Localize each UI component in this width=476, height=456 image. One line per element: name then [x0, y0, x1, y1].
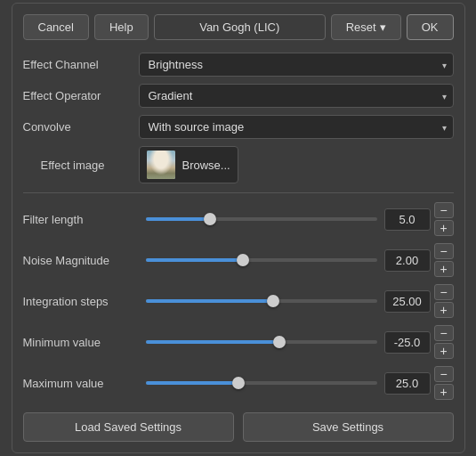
effect-channel-select-wrap: Brightness Hue Saturation Lightness ▾: [139, 53, 454, 77]
integration-steps-label: Integration steps: [23, 295, 139, 308]
noise-magnitude-row: Noise Magnitude − +: [23, 243, 454, 277]
maximum-value-row: Maximum value − +: [23, 366, 454, 400]
footer: Load Saved Settings Save Settings: [23, 412, 454, 442]
noise-magnitude-slider[interactable]: [146, 251, 377, 269]
noise-magnitude-increment[interactable]: +: [434, 261, 454, 277]
effect-image-label: Effect image: [41, 159, 139, 172]
noise-magnitude-label: Noise Magnitude: [23, 254, 139, 267]
integration-steps-steppers: − +: [434, 284, 454, 318]
integration-steps-increment[interactable]: +: [434, 302, 454, 318]
effect-operator-row: Effect Operator Gradient Curl Hessian ▾: [23, 84, 454, 108]
integration-steps-row: Integration steps − +: [23, 284, 454, 318]
integration-steps-thumb[interactable]: [267, 295, 279, 307]
effect-operator-select-wrap: Gradient Curl Hessian ▾: [139, 84, 454, 108]
filter-length-decrement[interactable]: −: [434, 202, 454, 218]
minimum-value-track: [146, 340, 377, 344]
maximum-value-track: [146, 381, 377, 385]
integration-steps-track: [146, 299, 377, 303]
filter-length-value[interactable]: [384, 208, 431, 231]
noise-magnitude-thumb[interactable]: [237, 254, 249, 266]
cancel-button[interactable]: Cancel: [23, 14, 89, 40]
effect-image-row: Effect image Browse...: [23, 146, 454, 183]
effect-operator-select[interactable]: Gradient Curl Hessian: [139, 84, 454, 108]
maximum-value-decrement[interactable]: −: [434, 366, 454, 382]
integration-steps-slider[interactable]: [146, 292, 377, 310]
convolve-select[interactable]: With source image With white noise: [139, 115, 454, 139]
minimum-value-value[interactable]: [384, 331, 431, 354]
chevron-down-icon: ▾: [380, 20, 386, 34]
dialog-title: Van Gogh (LIC): [154, 14, 326, 40]
maximum-value-fill: [146, 381, 238, 385]
filter-length-row: Filter length − +: [23, 202, 454, 236]
minimum-value-thumb[interactable]: [273, 336, 286, 348]
filter-length-track: [146, 217, 377, 221]
filter-length-slider[interactable]: [146, 210, 377, 228]
minimum-value-steppers: − +: [434, 325, 454, 359]
browse-button-label: Browse...: [182, 159, 230, 172]
effect-channel-label: Effect Channel: [23, 58, 139, 71]
save-settings-button[interactable]: Save Settings: [243, 412, 454, 442]
minimum-value-increment[interactable]: +: [434, 343, 454, 359]
reset-button[interactable]: Reset ▾: [331, 14, 401, 40]
effect-channel-row: Effect Channel Brightness Hue Saturation…: [23, 53, 454, 77]
effect-channel-select[interactable]: Brightness Hue Saturation Lightness: [139, 53, 454, 77]
ok-button[interactable]: OK: [407, 14, 454, 40]
minimum-value-fill: [146, 340, 280, 344]
minimum-value-slider[interactable]: [146, 333, 377, 351]
noise-magnitude-steppers: − +: [434, 243, 454, 277]
convolve-label: Convolve: [23, 120, 139, 134]
minimum-value-decrement[interactable]: −: [434, 325, 454, 341]
maximum-value-label: Maximum value: [23, 377, 139, 390]
filter-length-thumb[interactable]: [204, 213, 216, 225]
noise-magnitude-fill: [146, 258, 243, 262]
effect-image-thumbnail: [147, 151, 175, 179]
convolve-row: Convolve With source image With white no…: [23, 115, 454, 139]
dialog: Cancel Help Van Gogh (LIC) Reset ▾ OK Ef…: [12, 3, 465, 453]
divider: [23, 192, 454, 193]
effect-operator-label: Effect Operator: [23, 89, 139, 102]
load-settings-button[interactable]: Load Saved Settings: [23, 412, 234, 442]
noise-magnitude-track: [146, 258, 377, 262]
filter-length-fill: [146, 217, 211, 221]
header-bar: Cancel Help Van Gogh (LIC) Reset ▾ OK: [23, 14, 454, 40]
integration-steps-decrement[interactable]: −: [434, 284, 454, 300]
maximum-value-slider[interactable]: [146, 374, 377, 392]
effect-image-browse-button[interactable]: Browse...: [139, 146, 238, 183]
noise-magnitude-decrement[interactable]: −: [434, 243, 454, 259]
help-button[interactable]: Help: [94, 14, 149, 40]
filter-length-steppers: − +: [434, 202, 454, 236]
minimum-value-row: Minimum value − +: [23, 325, 454, 359]
maximum-value-steppers: − +: [434, 366, 454, 400]
noise-magnitude-value[interactable]: [384, 249, 431, 272]
filter-length-label: Filter length: [23, 213, 139, 226]
minimum-value-label: Minimum value: [23, 336, 139, 349]
maximum-value-thumb[interactable]: [232, 377, 245, 389]
integration-steps-fill: [146, 299, 273, 303]
maximum-value-value[interactable]: [384, 372, 431, 395]
maximum-value-increment[interactable]: +: [434, 384, 454, 400]
convolve-select-wrap: With source image With white noise ▾: [139, 115, 454, 139]
integration-steps-value[interactable]: [384, 290, 431, 313]
filter-length-increment[interactable]: +: [434, 220, 454, 236]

· · · ·

WHAT TO PRODUCE
The whole listing is to be written out exactly; the pictures stay out of the copy.

ANSWER SPACE
Localize each UI component in this width=476, height=456 image. One line per element: name then [x0, y0, x1, y1].
effect-channel-select-wrap: Brightness Hue Saturation Lightness ▾: [139, 53, 454, 77]
integration-steps-label: Integration steps: [23, 295, 139, 308]
noise-magnitude-row: Noise Magnitude − +: [23, 243, 454, 277]
maximum-value-row: Maximum value − +: [23, 366, 454, 400]
footer: Load Saved Settings Save Settings: [23, 412, 454, 442]
noise-magnitude-slider[interactable]: [146, 251, 377, 269]
noise-magnitude-increment[interactable]: +: [434, 261, 454, 277]
effect-image-label: Effect image: [41, 159, 139, 172]
noise-magnitude-label: Noise Magnitude: [23, 254, 139, 267]
integration-steps-steppers: − +: [434, 284, 454, 318]
integration-steps-increment[interactable]: +: [434, 302, 454, 318]
effect-operator-row: Effect Operator Gradient Curl Hessian ▾: [23, 84, 454, 108]
integration-steps-row: Integration steps − +: [23, 284, 454, 318]
integration-steps-thumb[interactable]: [267, 295, 279, 307]
effect-operator-select-wrap: Gradient Curl Hessian ▾: [139, 84, 454, 108]
filter-length-decrement[interactable]: −: [434, 202, 454, 218]
minimum-value-track: [146, 340, 377, 344]
maximum-value-track: [146, 381, 377, 385]
integration-steps-track: [146, 299, 377, 303]
filter-length-value[interactable]: [384, 208, 431, 231]
noise-magnitude-thumb[interactable]: [237, 254, 249, 266]
cancel-button[interactable]: Cancel: [23, 14, 89, 40]
effect-image-row: Effect image Browse...: [23, 146, 454, 183]
effect-operator-select[interactable]: Gradient Curl Hessian: [139, 84, 454, 108]
maximum-value-decrement[interactable]: −: [434, 366, 454, 382]
integration-steps-slider[interactable]: [146, 292, 377, 310]
convolve-select[interactable]: With source image With white noise: [139, 115, 454, 139]
minimum-value-value[interactable]: [384, 331, 431, 354]
chevron-down-icon: ▾: [380, 20, 386, 34]
dialog-title: Van Gogh (LIC): [154, 14, 326, 40]
maximum-value-fill: [146, 381, 238, 385]
filter-length-row: Filter length − +: [23, 202, 454, 236]
minimum-value-thumb[interactable]: [273, 336, 286, 348]
filter-length-track: [146, 217, 377, 221]
filter-length-slider[interactable]: [146, 210, 377, 228]
minimum-value-steppers: − +: [434, 325, 454, 359]
browse-button-label: Browse...: [182, 159, 230, 172]
effect-channel-label: Effect Channel: [23, 58, 139, 71]
save-settings-button[interactable]: Save Settings: [243, 412, 454, 442]
minimum-value-increment[interactable]: +: [434, 343, 454, 359]
reset-button[interactable]: Reset ▾: [331, 14, 401, 40]
effect-channel-row: Effect Channel Brightness Hue Saturation…: [23, 53, 454, 77]
effect-channel-select[interactable]: Brightness Hue Saturation Lightness: [139, 53, 454, 77]
ok-button[interactable]: OK: [407, 14, 454, 40]
minimum-value-fill: [146, 340, 280, 344]
minimum-value-slider[interactable]: [146, 333, 377, 351]
noise-magnitude-steppers: − +: [434, 243, 454, 277]
convolve-label: Convolve: [23, 120, 139, 134]
minimum-value-decrement[interactable]: −: [434, 325, 454, 341]
maximum-value-label: Maximum value: [23, 377, 139, 390]
filter-length-thumb[interactable]: [204, 213, 216, 225]
noise-magnitude-fill: [146, 258, 243, 262]
effect-image-thumbnail: [147, 151, 175, 179]
convolve-row: Convolve With source image With white no…: [23, 115, 454, 139]
dialog: Cancel Help Van Gogh (LIC) Reset ▾ OK Ef…: [12, 3, 465, 453]
divider: [23, 192, 454, 193]
effect-operator-label: Effect Operator: [23, 89, 139, 102]
load-settings-button[interactable]: Load Saved Settings: [23, 412, 234, 442]
noise-magnitude-track: [146, 258, 377, 262]
filter-length-fill: [146, 217, 211, 221]
header-bar: Cancel Help Van Gogh (LIC) Reset ▾ OK: [23, 14, 454, 40]
integration-steps-decrement[interactable]: −: [434, 284, 454, 300]
maximum-value-slider[interactable]: [146, 374, 377, 392]
effect-image-browse-button[interactable]: Browse...: [139, 146, 238, 183]
noise-magnitude-decrement[interactable]: −: [434, 243, 454, 259]
help-button[interactable]: Help: [94, 14, 149, 40]
filter-length-steppers: − +: [434, 202, 454, 236]
minimum-value-row: Minimum value − +: [23, 325, 454, 359]
maximum-value-steppers: − +: [434, 366, 454, 400]
noise-magnitude-value[interactable]: [384, 249, 431, 272]
filter-length-label: Filter length: [23, 213, 139, 226]
minimum-value-label: Minimum value: [23, 336, 139, 349]
maximum-value-thumb[interactable]: [232, 377, 245, 389]
integration-steps-fill: [146, 299, 273, 303]
maximum-value-value[interactable]: [384, 372, 431, 395]
maximum-value-increment[interactable]: +: [434, 384, 454, 400]
convolve-select-wrap: With source image With white noise ▾: [139, 115, 454, 139]
integration-steps-value[interactable]: [384, 290, 431, 313]
filter-length-increment[interactable]: +: [434, 220, 454, 236]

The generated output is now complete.